I’m hoping she’s buying it, because I’m making this up as I go along. Suddenly her eyes uncross and a smile cracks.
“Oh, r-i-i-i-g-h-t!,” she says. “I know what you mean!”
Encouraged that she’s picked up on my logic, I get the courage to ride that wave all the way to the shore.
“And this other one here,” I point to another mug in her cart. “The way it’s fat at the bottom and then narrows at the top – that’s definitely the case. I bet it holds 20 ounces, maybe more.”
“You think?”
“I’d bet on it,” I say. “You can’t go wrong with short and fat.”
Man, I’m good. I can feel that sleek tall mug in my hand. Now I won’t have to wash out my mug every day between dishwasher runs. With three perfect mugs, I can have one in the dishwasher, one in my hand and a spare in the cabinet at all times. That baby is mine!
“Thanks, Honey!” she says with a wave. “I think I’ll just get them all! After all, they’re just $3.99.”

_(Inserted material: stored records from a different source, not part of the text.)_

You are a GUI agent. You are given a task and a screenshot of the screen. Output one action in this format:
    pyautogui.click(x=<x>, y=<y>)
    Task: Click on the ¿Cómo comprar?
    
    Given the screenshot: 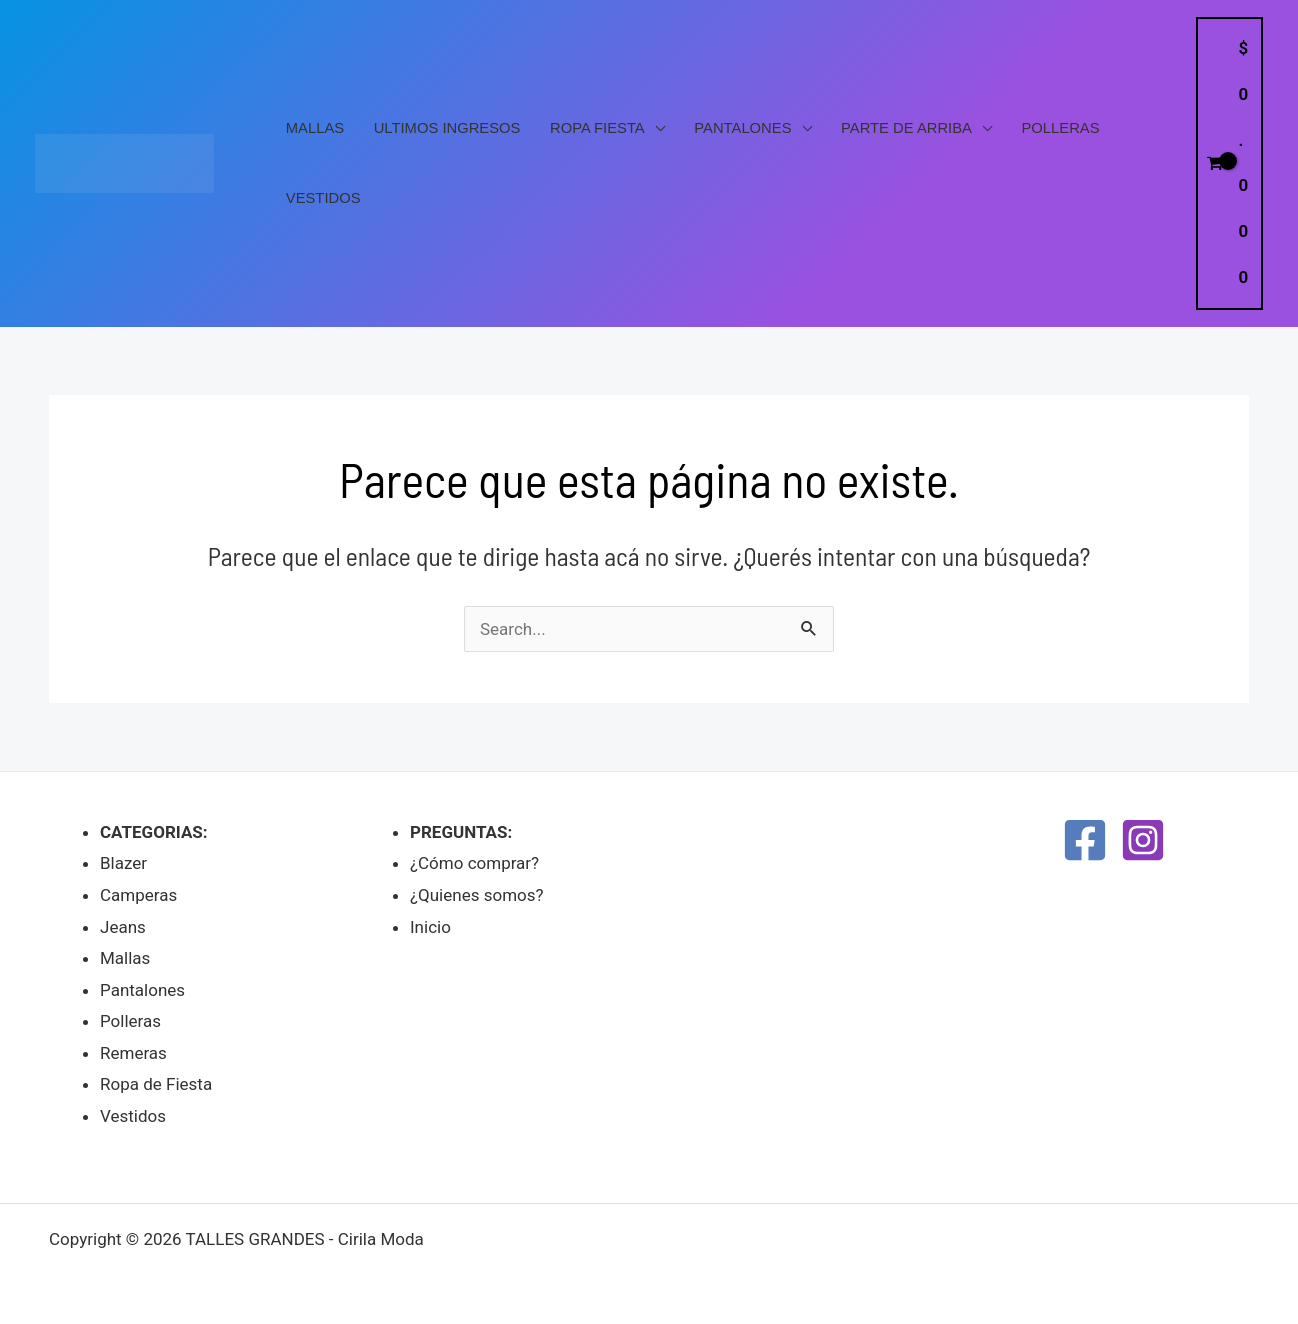 What is the action you would take?
    pyautogui.click(x=474, y=863)
     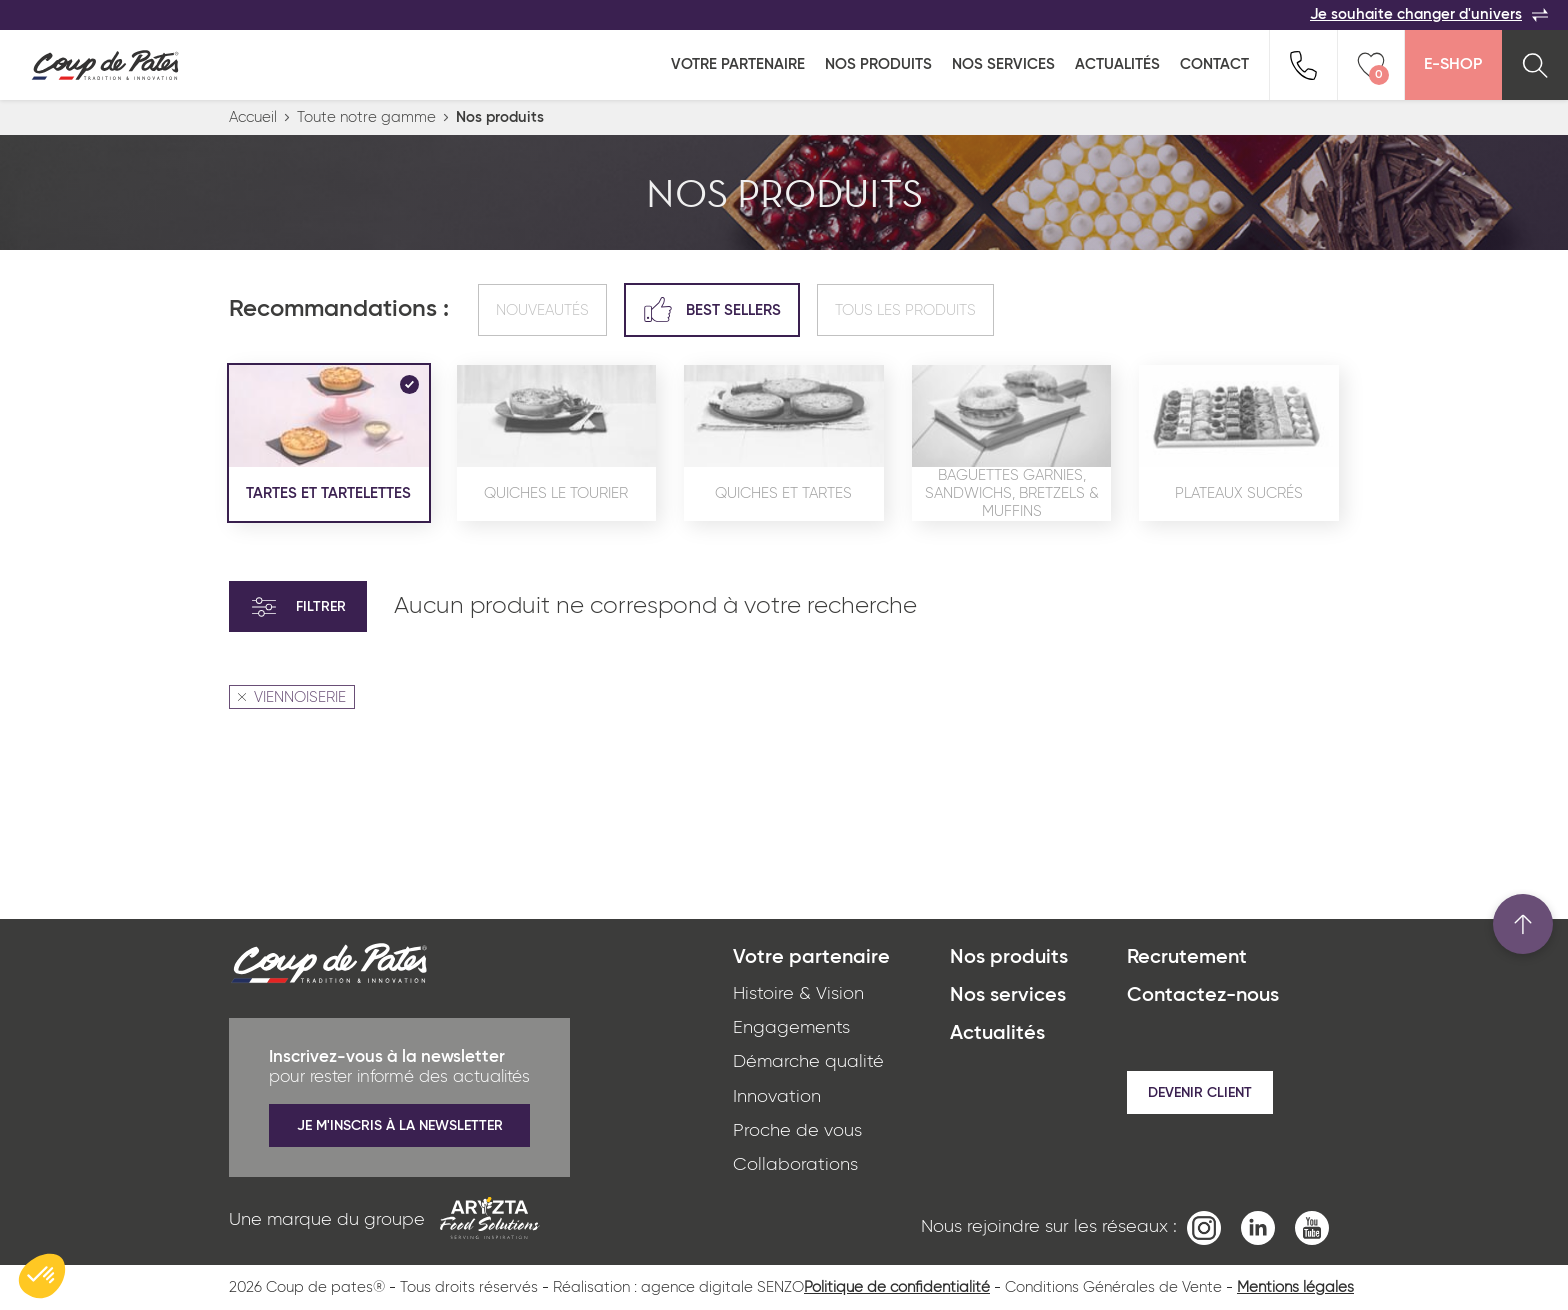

And with that, she rolls off with my perfect mornings and my perfect coffee mug. That’s when I realize that three mugs in the cart are worth two in the hand. And if I’m going to win at this hunter-gathering thing, I’m going to have to up the ante. No more Ms. Nice Gal.
Fast forward to Friday, when I stop at Harris-Teeter along with everyone else in Newport News who had gotten off work early because of the impending snow storm. It looks like a swarm of locust has cleaned out the shelves.
I rush to the deli and spy one last rotisserie chicken under the heat lamp and another woman eyeballing it. I go in for the pass, but there’s interference from another shopping cart. By the time my hand is on the chicken, the other woman has snatched it from the jaws of victory.
That’s when I make the ugly proposition.
“I’ll arm wrestle you for that chicken,” I say, deadly serious. She flings the bird in her cart, barely glancing my way. Flipping her hair back and head held high, she glides to the checkout counter leaving me in her wake to nurse my defeat with nothing but an overheated and dried out rack of ribs.